Gold’s daily chart is flashing a bearish candlestick pattern. 


The yellow metal is stuck in a falling channel on the hourly chart. 


Gold is currently trading near $1,678 per ounce, having printed a session low of $1,670 an hour ago. 


The bias remains bearish despite the price bounce, as the hourly chart bearish channel is intact. Additionally, the daily chart is reporting a bearish doji reversal pattern, which comprises a doji candle near or at market tops, a sign of bull fatigue, and a bearish follow through in the form of a red candle on the following day. 


The yellow metal created a doji candle on Thursday and fell by over 2% on Friday to confirm a bearish doji reversal. 


All in all, the path of least resistance appears to be on downside and prices could fall to $1,650 in the short-term.
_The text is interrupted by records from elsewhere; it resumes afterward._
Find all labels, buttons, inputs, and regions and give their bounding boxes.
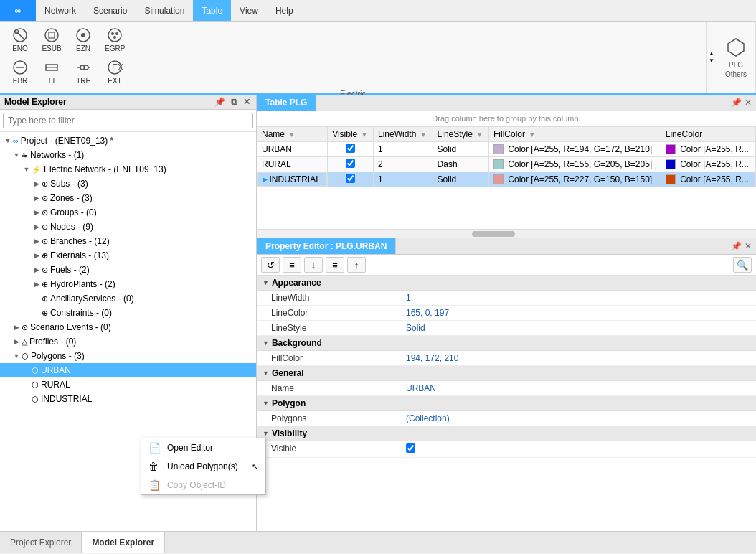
- visible-checkbox[interactable]: [346, 144, 355, 153]
- visible-checkbox[interactable]: [346, 174, 355, 183]
- tree-ancillary[interactable]: ⊕ AncillaryServices - (0): [0, 291, 256, 306]
- col-linestyle[interactable]: LineStyle ▼: [433, 127, 488, 142]
- section-label: General: [272, 368, 304, 378]
- visible-checkbox[interactable]: [346, 159, 355, 168]
- menu-network[interactable]: Network: [36, 0, 85, 21]
- ribbon-scroll[interactable]: ▲ ▼: [707, 22, 717, 93]
- scenario-icon: ⊙: [22, 323, 28, 332]
- prop-search-btn[interactable]: 🔍: [733, 257, 752, 273]
- prop-value[interactable]: [400, 441, 756, 457]
- context-copy-id[interactable]: 📋 Copy Object-ID: [141, 476, 265, 494]
- section-polygon[interactable]: ▼ Polygon: [257, 396, 756, 411]
- horizontal-scrollbar[interactable]: [257, 229, 756, 238]
- titlebar-controls: 📌 ⧉ ✕: [213, 97, 252, 107]
- fillcolor-label: Color [A=255, R=194, G=172, B=210]: [508, 144, 652, 154]
- menu-view[interactable]: View: [231, 0, 267, 21]
- menu-simulation[interactable]: Simulation: [136, 0, 193, 21]
- menu-scenario[interactable]: Scenario: [85, 0, 136, 21]
- tree-item-label: Networks - (1): [30, 150, 84, 160]
- section-background[interactable]: ▼ Background: [257, 336, 756, 351]
- col-fillcolor[interactable]: FillColor ▼: [489, 127, 661, 142]
- table-row[interactable]: ▶ INDUSTRIAL 1 Solid Color [A=255, R=227…: [257, 172, 756, 187]
- context-unload-polygon[interactable]: 🗑 Unload Polygon(s) ↖: [141, 457, 265, 476]
- tree-project[interactable]: ▼ ∞ Project - (ENET09_13) *: [0, 133, 256, 148]
- tree-groups[interactable]: ▶ ⊙ Groups - (0): [0, 205, 256, 220]
- section-expand-icon: ▼: [263, 279, 269, 286]
- property-tab[interactable]: Property Editor : PLG.URBAN: [257, 238, 396, 254]
- cell-fillcolor: Color [A=255, R=155, G=205, B=205]: [489, 157, 661, 172]
- tree-polygons[interactable]: ▼ ⬡ Polygons - (3): [0, 349, 256, 363]
- ribbon-btn-egrp[interactable]: EGRP: [100, 24, 129, 55]
- col-linewidth[interactable]: LineWidth ▼: [374, 127, 433, 142]
- others-label: Others: [725, 70, 747, 78]
- tree-networks[interactable]: ▼ ≋ Networks - (1): [0, 148, 256, 162]
- ribbon-btn-trf[interactable]: TRF: [69, 57, 98, 88]
- tree-hydroplants[interactable]: ▶ ⊕ HydroPlants - (2): [0, 277, 256, 291]
- close-button[interactable]: ✕: [242, 97, 252, 107]
- tree-electric-network[interactable]: ▼ ⚡ Electric Network - (ENET09_13): [0, 162, 256, 177]
- tree-constraints[interactable]: ⊕ Constraints - (0): [0, 306, 256, 320]
- visible-prop-checkbox[interactable]: [406, 443, 415, 453]
- prop-tool-list[interactable]: ≡: [326, 257, 344, 273]
- col-visible[interactable]: Visible ▼: [328, 127, 374, 142]
- sort-icon-linestyle: ▼: [476, 131, 483, 138]
- scrollbar-thumb[interactable]: [472, 231, 515, 237]
- tree-profiles[interactable]: ▶ △ Profiles - (0): [0, 334, 256, 349]
- expander: ▶: [32, 180, 42, 187]
- prop-tool-categorize[interactable]: ≡: [283, 257, 301, 273]
- ribbon-btn-ebr[interactable]: EBR: [6, 57, 34, 88]
- tree-rural[interactable]: ⬡ RURAL: [0, 377, 256, 392]
- tab-close[interactable]: ✕: [745, 98, 752, 108]
- tab-pin[interactable]: 📌: [731, 98, 742, 108]
- table-row[interactable]: URBAN 1 Solid Color [A=255, R=194, G=172…: [257, 142, 756, 157]
- ribbon-scroll-down[interactable]: ▼: [708, 57, 715, 65]
- menu-table[interactable]: Table: [193, 0, 231, 21]
- prop-tab-pin[interactable]: 📌: [731, 241, 742, 251]
- pin-button[interactable]: 📌: [213, 97, 227, 107]
- cell-visible[interactable]: [328, 142, 374, 157]
- col-linecolor[interactable]: LineColor: [661, 127, 755, 142]
- expander: ▶: [11, 338, 22, 345]
- prop-tool-refresh[interactable]: ↺: [261, 257, 280, 273]
- prop-tool-download[interactable]: ↓: [304, 257, 323, 273]
- ribbon-scroll-up[interactable]: ▲: [708, 50, 715, 57]
- col-name[interactable]: Name ▼: [257, 127, 328, 142]
- tree-zones[interactable]: ▶ ⊙ Zones - (3): [0, 191, 256, 205]
- context-menu-label: Copy Object-ID: [167, 480, 226, 490]
- expander: ▼: [11, 352, 22, 360]
- section-visibility[interactable]: ▼ Visibility: [257, 426, 756, 441]
- float-button[interactable]: ⧉: [230, 97, 239, 107]
- section-general[interactable]: ▼ General: [257, 366, 756, 381]
- prop-fillcolor: FillColor 194, 172, 210: [257, 351, 756, 366]
- tree-item-label: Externals - (13): [50, 250, 109, 260]
- ribbon-btn-esub[interactable]: ESUB: [37, 24, 66, 55]
- ribbon-btn-eno[interactable]: ENO: [6, 24, 34, 55]
- tree-branches[interactable]: ▶ ⊙ Branches - (12): [0, 234, 256, 248]
- tree-urban[interactable]: ⬡ URBAN: [0, 363, 256, 377]
- ribbon-btn-ezn[interactable]: EZN: [69, 24, 98, 55]
- tree-fuels[interactable]: ▶ ⊙ Fuels - (2): [0, 263, 256, 277]
- prop-tab-close[interactable]: ✕: [745, 241, 752, 251]
- context-open-editor[interactable]: 📄 Open Editor: [141, 438, 265, 457]
- tree-externals[interactable]: ▶ ⊕ Externals - (13): [0, 248, 256, 263]
- svg-point-10: [113, 36, 116, 39]
- prop-tool-upload[interactable]: ↑: [347, 257, 366, 273]
- menu-help[interactable]: Help: [267, 0, 302, 21]
- tab-model-explorer[interactable]: Model Explorer: [82, 532, 165, 553]
- ribbon-btn-li[interactable]: LI: [37, 57, 66, 88]
- tree-industrial[interactable]: ⬡ INDUSTRIAL: [0, 392, 256, 406]
- table-row[interactable]: RURAL 2 Dash Color [A=255, R=155, G=205,…: [257, 157, 756, 172]
- ribbon-btn-ext[interactable]: EX EXT: [100, 57, 129, 88]
- tree-item-label: AncillaryServices - (0): [50, 294, 134, 304]
- tree-scenario-events[interactable]: ▶ ⊙ Scenario Events - (0): [0, 320, 256, 334]
- tree-nodes[interactable]: ▶ ⊙ Nodes - (9): [0, 220, 256, 234]
- table-tab[interactable]: Table PLG: [257, 95, 316, 111]
- tree-subs[interactable]: ▶ ⊕ Subs - (3): [0, 177, 256, 191]
- section-appearance[interactable]: ▼ Appearance: [257, 276, 756, 291]
- tab-project-explorer[interactable]: Project Explorer: [0, 532, 82, 553]
- ext-label: EXT: [108, 77, 121, 85]
- table-scroll-area[interactable]: Name ▼ Visible ▼ LineWidth ▼ LineStyle ▼…: [257, 126, 756, 229]
- cell-visible[interactable]: [328, 157, 374, 172]
- cell-visible[interactable]: [328, 172, 374, 187]
- filter-input[interactable]: [3, 113, 253, 128]
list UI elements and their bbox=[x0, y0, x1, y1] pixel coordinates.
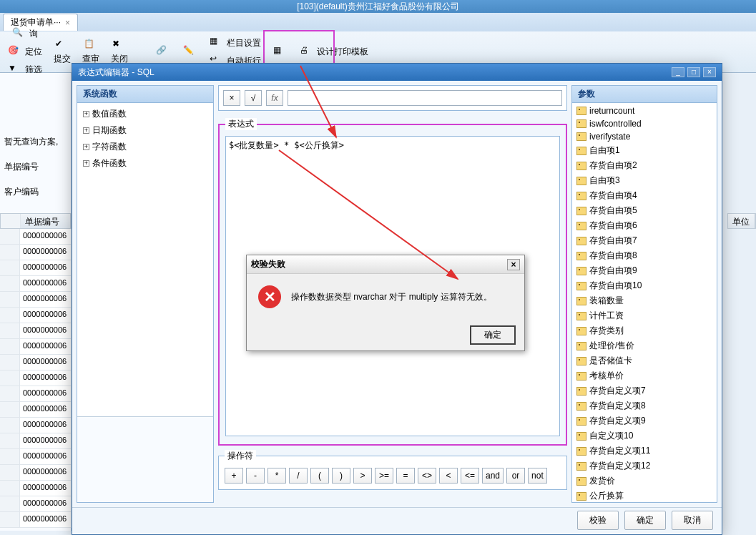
operator-button[interactable]: or bbox=[506, 468, 525, 484]
close-button[interactable]: × bbox=[703, 67, 716, 77]
parameter-item[interactable]: iswfcontrolled bbox=[574, 117, 715, 130]
tree-item[interactable]: +条件函数 bbox=[80, 155, 210, 172]
query-button[interactable]: 🔍询 bbox=[3, 26, 47, 43]
fx-button[interactable]: fx bbox=[266, 90, 283, 106]
table-row[interactable]: 0000000006 bbox=[0, 402, 72, 418]
operator-button[interactable]: <= bbox=[461, 468, 479, 484]
table-row[interactable]: 0000000006 bbox=[0, 276, 72, 292]
parameter-item[interactable]: 存货自由项2 bbox=[574, 158, 715, 173]
field-icon bbox=[576, 462, 586, 471]
minimize-button[interactable]: _ bbox=[672, 67, 684, 77]
parameter-item[interactable]: 存货自由项6 bbox=[574, 218, 715, 233]
table-row[interactable]: 0000000006 bbox=[0, 323, 72, 339]
parameter-item[interactable]: 存货自定义项7 bbox=[574, 383, 715, 398]
table-row[interactable]: 0000000006 bbox=[0, 245, 72, 260]
cancel-button[interactable]: 取消 bbox=[672, 511, 713, 530]
operator-button[interactable]: not bbox=[528, 468, 547, 484]
table-row[interactable]: 0000000006 bbox=[0, 386, 72, 402]
locate-button[interactable]: 🎯定位 bbox=[3, 44, 47, 61]
column-settings-button[interactable]: ▦栏目设置 bbox=[205, 34, 266, 51]
table-row[interactable]: 0000000006 bbox=[0, 418, 72, 433]
operator-button[interactable]: * bbox=[267, 468, 286, 484]
operator-button[interactable]: < bbox=[439, 468, 458, 484]
parameter-item[interactable]: 存货自由项10 bbox=[574, 278, 715, 293]
table-row[interactable]: 0000000006 bbox=[0, 449, 72, 465]
parameter-list[interactable]: ireturncountiswfcontrollediverifystate自由… bbox=[572, 103, 717, 502]
parameter-item[interactable]: 存货自由项8 bbox=[574, 248, 715, 263]
operator-button[interactable]: >= bbox=[375, 468, 393, 484]
tree-item[interactable]: +数值函数 bbox=[80, 106, 210, 122]
table-row[interactable]: 0000000006 bbox=[0, 512, 72, 528]
clear-button[interactable]: × bbox=[223, 90, 240, 106]
table-row[interactable]: 0000000006 bbox=[0, 370, 72, 386]
parameter-item[interactable]: 处理价/售价 bbox=[574, 338, 715, 353]
parameter-item[interactable]: 存货自定义项11 bbox=[574, 443, 715, 458]
table-row[interactable]: 0000000006 bbox=[0, 260, 72, 276]
operator-button[interactable]: ( bbox=[310, 468, 329, 484]
operator-button[interactable]: = bbox=[396, 468, 415, 484]
parameter-item[interactable]: 自定义项10 bbox=[574, 428, 715, 443]
parameter-item[interactable]: 存货自由项4 bbox=[574, 188, 715, 203]
operator-button[interactable]: / bbox=[289, 468, 308, 484]
parameter-item[interactable]: 存货自定义项12 bbox=[574, 458, 715, 473]
link-icon: 🔗 bbox=[156, 45, 170, 59]
parameter-item[interactable]: ireturncount bbox=[574, 104, 715, 117]
parameter-item[interactable]: 存货自由项5 bbox=[574, 203, 715, 218]
parameter-item[interactable]: iverifystate bbox=[574, 130, 715, 143]
field-icon bbox=[576, 207, 586, 215]
parameter-item[interactable]: 发货价 bbox=[574, 473, 715, 489]
tab-bar: 退货申请单··· × bbox=[0, 13, 756, 31]
parameter-item[interactable]: 公斤换算 bbox=[574, 489, 715, 502]
expression-toolbar: × √ fx bbox=[218, 85, 567, 111]
parameter-item[interactable]: 存货自由项7 bbox=[574, 233, 715, 248]
verify-button[interactable]: 校验 bbox=[577, 511, 619, 530]
table-row[interactable]: 0000000006 bbox=[0, 339, 72, 355]
parameter-item[interactable]: 自由项1 bbox=[574, 143, 715, 158]
tree-item[interactable]: +日期函数 bbox=[80, 122, 210, 139]
grid-header-billno[interactable]: 单据编号 bbox=[21, 214, 71, 228]
expand-icon[interactable]: + bbox=[83, 127, 89, 134]
expression-input[interactable] bbox=[288, 90, 562, 106]
error-ok-button[interactable]: 确定 bbox=[470, 325, 516, 345]
table-row[interactable]: 0000000006 bbox=[0, 481, 72, 496]
grid-header-unit[interactable]: 单位 bbox=[728, 214, 755, 228]
table-row[interactable]: 0000000006 bbox=[0, 292, 72, 308]
operator-button[interactable]: and bbox=[482, 468, 504, 484]
dialog-titlebar[interactable]: 表达式编辑器 - SQL _ □ × bbox=[72, 64, 722, 81]
apply-button[interactable]: √ bbox=[245, 90, 262, 106]
expand-icon[interactable]: + bbox=[83, 160, 89, 167]
maximize-button[interactable]: □ bbox=[687, 67, 700, 77]
parameter-item[interactable]: 考核单价 bbox=[574, 368, 715, 383]
target-icon: 🎯 bbox=[8, 45, 22, 59]
operator-button[interactable]: ) bbox=[332, 468, 350, 484]
parameter-item[interactable]: 存货自定义项8 bbox=[574, 398, 715, 413]
table-row[interactable]: 0000000006 bbox=[0, 308, 72, 323]
close-icon[interactable]: × bbox=[65, 18, 70, 28]
parameter-item[interactable]: 装箱数量 bbox=[574, 293, 715, 308]
field-icon bbox=[576, 252, 586, 260]
operator-button[interactable]: + bbox=[225, 468, 243, 484]
table-row[interactable]: 0000000006 bbox=[0, 355, 72, 370]
parameter-item[interactable]: 是否储值卡 bbox=[574, 353, 715, 368]
table-row[interactable]: 0000000006 bbox=[0, 229, 72, 245]
operator-button[interactable]: <> bbox=[418, 468, 436, 484]
grid-icon: ▦ bbox=[273, 45, 288, 59]
parameter-item[interactable]: 计件工资 bbox=[574, 308, 715, 323]
operator-button[interactable]: - bbox=[246, 468, 265, 484]
field-icon bbox=[576, 402, 586, 411]
close-button[interactable]: × bbox=[507, 259, 520, 270]
parameter-item[interactable]: 存货自定义项9 bbox=[574, 413, 715, 428]
tree-item[interactable]: +字符函数 bbox=[80, 139, 210, 155]
table-row[interactable]: 0000000006 bbox=[0, 465, 72, 481]
table-row[interactable]: 0000000006 bbox=[0, 496, 72, 512]
table-row[interactable]: 0000000006 bbox=[0, 433, 72, 449]
parameter-item[interactable]: 存货自由项9 bbox=[574, 263, 715, 278]
parameter-item[interactable]: 存货类别 bbox=[574, 323, 715, 338]
field-icon bbox=[576, 477, 586, 486]
expand-icon[interactable]: + bbox=[83, 144, 89, 150]
expand-icon[interactable]: + bbox=[83, 111, 89, 117]
ok-button[interactable]: 确定 bbox=[624, 511, 666, 530]
error-titlebar[interactable]: 校验失败 × bbox=[247, 255, 524, 274]
parameter-item[interactable]: 自由项3 bbox=[574, 173, 715, 188]
operator-button[interactable]: > bbox=[353, 468, 372, 484]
That said, the long-term bias remains constructive with the metal likely to pick up a bid on potential coronavirus-led risk aversion. 


Many observers believe the stock markets are not out of the woods yet and could face renewed selling pressure due to ever strengthening prospects of a prolonged economic downturn, strengthening haven demand for the zero-yielding metal. 


“Just one of the reasons is the stock market crisis. During times of uncertainty, precious metals shine. For many young investors, this is the first time they have experienced sharp drawdowns in their passive, index driven portfolio. In the months to come, we expect these young investors to appreciate the capital preservation powers of precious metals,”  said Ken Lewis, CEO of OneGold & APMEX. 


As of Friday, the S&P 500 was reporting over 25 percent gains on the low of 2,192 registered on March 24.